Data in literature on the relationship between H pylori infection and lung cancer are poor. Recently, Gocyk et al[19] carried out a pilot study in a sample of 50 Polish patients with lung cancer and showed an increased H pylori seroprevalence (89%). Moreover, they proposed that the seropositive patients might be considered for H pylori eradication in order to reduce the hypergastrinemia and COX-2 expression, provoked by this bacterium. As both overexpression of COX-2 in lung tissue[20-22] and increased serum levels of gastrin[23] have been reported in lung cancer patients, a pathogenetic link between H pylori infection and lung cancer seems to exist.

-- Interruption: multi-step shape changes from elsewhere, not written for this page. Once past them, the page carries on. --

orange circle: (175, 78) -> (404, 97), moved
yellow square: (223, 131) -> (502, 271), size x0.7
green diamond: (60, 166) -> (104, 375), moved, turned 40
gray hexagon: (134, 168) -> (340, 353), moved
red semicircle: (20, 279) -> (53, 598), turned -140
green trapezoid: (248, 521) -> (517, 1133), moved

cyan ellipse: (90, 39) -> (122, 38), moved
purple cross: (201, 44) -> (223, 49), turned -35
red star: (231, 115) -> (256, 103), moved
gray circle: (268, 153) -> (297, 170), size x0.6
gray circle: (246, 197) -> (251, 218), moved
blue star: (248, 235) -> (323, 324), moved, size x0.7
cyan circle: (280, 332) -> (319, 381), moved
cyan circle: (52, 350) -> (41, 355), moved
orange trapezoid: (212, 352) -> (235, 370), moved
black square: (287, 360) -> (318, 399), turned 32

Our study is the first one focusing on seroprevalence of H pylori, in a relatively large population of Greek patients with lung cancer. According to our results, H pylori seroprevalence in lung cancer patients did not differ significantly from that of the control subjects. The age-related pattern of infection, which in our study was detected for both lung cancer patients and controls, was common in developed countries and explained by the cohort effect[24]. The socioeconomic status, which was related with both H pylori infection and risk of lung cancer, was similar between the two groups. Tobacco use could be another confounding factor. Cigarette smoking was the most important etiologic factor of lung cancer and seemed to fully account for the, observed in previous studies, association between peptic ulcer and lung cancer[13-18]. However, data on the relationship between H pylori infection and smoking habits are controversial. The prevalence of H pylori infection in smokers has been variously reported as low[25], normal[26], and high[27]. In the present study, we did not match patients with control subjects in smoking habits. As the relation between smoking and H pylori infection has not been clarified yet, the possible impact of cigarette smoking on both lung cancer and H pylori infection should be regarded as a potential study limitation.
The present study did not focus on the potential pathogenetic mechanisms underlying a possible association between H pylori infection and chronic bronchitis. This association might reflect either susceptibility induced by common factors or a kind of causal relationship between these diseases. As far as we know, there are no common factors implicated in the susceptibility to both lung cancer and H pylori infection. However, we can not rule out this possibility, as the predisposing conditions to H pylori infection have not been clarified yet. With regard to the aetio-pathogenetic role of H pylori infection in lung cancer development, it has been suggested that the prolonged release of gastrin and cyclooxygenase (COX)-2 in H pylori infected patients might stimulate lung cancer growth and lead to tumor neoangiogenesis[19]. The spilling or inhalation of H pylori or its exotoxins into the respiratory tract might also lead to their accumulation in lung tissue. However, as far as we know, neither identification of H pylori species in human bronchial tissue, nor isolation of H pylori from bronchoalveolar lavage (BAL) fluid has been achieved yet[24]. Studies estimating the relative risk of developing lung cancer for H pylori infected patients and the effect of H pylori eradication on the natural history of chronic bronchitis are also needed to further investigate these hypotheses.
In conclusion, the present study suggests that H pylori seroprevalence in lung cancer patients did not differ significantly from that of control subjects. Our results should be confirmed in a larger number of patients. Further studies are needed to clarify the pathogenetic mechanisms, if those exist, underlying a possible association between these two diseases.